Wild game remains a vital food source in rural Alsaka, but more than that it is also a source of income in places where jobs are few and far between.
One rural Alaskan facing this reality on both fronts is Gilbert Huntington, a plaintiff in a lawsuit the Alaska Professional Hunters Association and the Sportsmen’s Alliance Federation have filed against the U.S. Department of the Interior in an effort to stop its effort to block state predator management.
“Huntington is a resident of Galena,” a community on the Yukon River in the Interior, the suit says. “He guides hunts on lands within Alaska, including on lands very near Innoko NWR (National Wildlife Refuge) and Koyukuk NWR. He personally hunts for food on Innoko NWR, Koyukuk NWR and nearby areas. (He) is a member of the Athabaskan Native community. He and his family rely on meat he hunts (primarily ungulates, but also a significant amount of bear) for a substantial portion of his caloric intake. It is much more economical for him to hunt for meat in his rural area than to purchase store-bought meat, which is very expensive in rural Alaska. As a member of the Athabaskan community, the ability to continue traditional subsistence uses is of important cultural and religious significance to Mr. Huntington.”
And the money Huntington makes guiding?
It helps make the difference between supporting himself and collecting some sort of government assistance to survive in an area where the Institute of Social and Economic Research at the University of Alaska found that more than 50 percent of the population had no job in “148 of the roughly 200 Native census places.”
The 50-percent bar, ISER said, was important because “federal welfare reform established a five-year cap on benefits to adult recipients. However, under a provision of federal law, residents of Alaska Native villages with 50 percent or more of adults not working are exempt from that limit, as long as they remain in the communities.”
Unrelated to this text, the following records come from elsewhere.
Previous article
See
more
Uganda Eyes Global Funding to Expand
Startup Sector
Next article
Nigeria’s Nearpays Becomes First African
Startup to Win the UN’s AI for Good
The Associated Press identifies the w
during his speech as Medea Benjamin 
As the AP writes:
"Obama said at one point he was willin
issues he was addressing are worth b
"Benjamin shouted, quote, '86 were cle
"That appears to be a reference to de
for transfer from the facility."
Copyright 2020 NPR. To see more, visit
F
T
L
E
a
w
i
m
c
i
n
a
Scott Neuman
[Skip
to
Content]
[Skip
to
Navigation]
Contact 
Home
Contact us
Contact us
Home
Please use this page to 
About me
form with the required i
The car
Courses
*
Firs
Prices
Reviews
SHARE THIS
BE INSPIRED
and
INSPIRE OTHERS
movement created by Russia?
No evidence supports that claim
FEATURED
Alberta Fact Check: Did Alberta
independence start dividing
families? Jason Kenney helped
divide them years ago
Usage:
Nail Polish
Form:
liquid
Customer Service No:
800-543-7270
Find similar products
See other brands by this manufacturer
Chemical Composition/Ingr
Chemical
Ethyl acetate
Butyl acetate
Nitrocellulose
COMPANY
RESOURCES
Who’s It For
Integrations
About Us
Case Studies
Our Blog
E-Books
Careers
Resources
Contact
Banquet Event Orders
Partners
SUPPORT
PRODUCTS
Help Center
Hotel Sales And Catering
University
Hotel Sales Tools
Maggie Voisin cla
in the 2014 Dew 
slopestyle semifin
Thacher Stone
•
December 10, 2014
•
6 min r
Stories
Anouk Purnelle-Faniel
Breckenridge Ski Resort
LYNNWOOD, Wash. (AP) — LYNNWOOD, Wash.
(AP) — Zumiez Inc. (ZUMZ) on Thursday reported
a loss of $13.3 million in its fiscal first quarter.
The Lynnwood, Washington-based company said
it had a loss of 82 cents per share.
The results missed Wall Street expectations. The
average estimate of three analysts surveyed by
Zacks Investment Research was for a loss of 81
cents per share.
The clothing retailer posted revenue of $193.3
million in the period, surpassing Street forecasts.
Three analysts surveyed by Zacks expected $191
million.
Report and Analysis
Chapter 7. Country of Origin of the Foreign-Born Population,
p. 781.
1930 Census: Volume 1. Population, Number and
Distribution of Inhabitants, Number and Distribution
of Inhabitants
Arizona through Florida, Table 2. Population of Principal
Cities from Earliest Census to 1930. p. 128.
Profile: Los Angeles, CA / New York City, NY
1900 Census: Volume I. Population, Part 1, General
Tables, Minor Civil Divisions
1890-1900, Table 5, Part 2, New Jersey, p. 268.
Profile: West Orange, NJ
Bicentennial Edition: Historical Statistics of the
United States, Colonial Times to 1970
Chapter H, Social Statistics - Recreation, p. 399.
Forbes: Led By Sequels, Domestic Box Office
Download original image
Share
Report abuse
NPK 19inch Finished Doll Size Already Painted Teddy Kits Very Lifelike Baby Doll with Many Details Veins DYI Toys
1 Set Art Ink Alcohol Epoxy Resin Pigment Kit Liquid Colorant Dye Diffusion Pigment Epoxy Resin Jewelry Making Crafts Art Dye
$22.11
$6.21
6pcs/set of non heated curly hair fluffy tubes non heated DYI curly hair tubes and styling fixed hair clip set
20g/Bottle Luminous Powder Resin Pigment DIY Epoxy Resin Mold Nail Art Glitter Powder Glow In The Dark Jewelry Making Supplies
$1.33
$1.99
Suffice to say, there are a lot of people in rural Alaska dependent to greater or lesser degrees on various sorts of federal hand-outs, and federal hand-outs corrode the soul. Huntington and his co-plaintiffs argue that predator management is good for rural Alaska, that when predators numbers are reduced to boost prey numbers, rural Alaskans win.
People are put to work either hunting for themselves for food or making money helping others pursue Alaska wildlife, be it with a gun or a camera. In the case of the gun, most of the meat from guided kills often goes to local assistant guides and packers or community elders. And in the case of the camera, of course, nothing is killed.
That killing predators would boost wildlife viewing opportunities might sound odd to urban Americans, but the reality of natural ecosystems is that it is easier to produce plentiful prey than it is to produce predators, which will never be plentiful. Dependent as the latter are on the size of the prey base, predators will always number a tiny fraction of their prey.
On some level, the predator management argument now underway in the 49th state isn’t about having large numbers of predators versus small numbers of predators; it’s about having small numbers of predators versus smaller numbers of predators.
Or not, because there is – all the scientists agree – that point at which things slide into the predator pit where you have small numbers of prey and tiny numbers of predators.
On another level, however, this isn’t about either of those things. And it isn’t about science. It’s about how animals die. Killing bear cubs or wolf pups – though these are the most common victims in natural ecosystems powered by the death of the young – is frowned upon. So, too, shooting animals from airplanes or trapping them to die a less than instant death.
Because it’s easy to get caught up in how animals die versus why. Because animals seem so innocent and vulnerable in a world where people, if you read the news which with today’s heavy focus on crime and politics, seem so cruel and ruthless.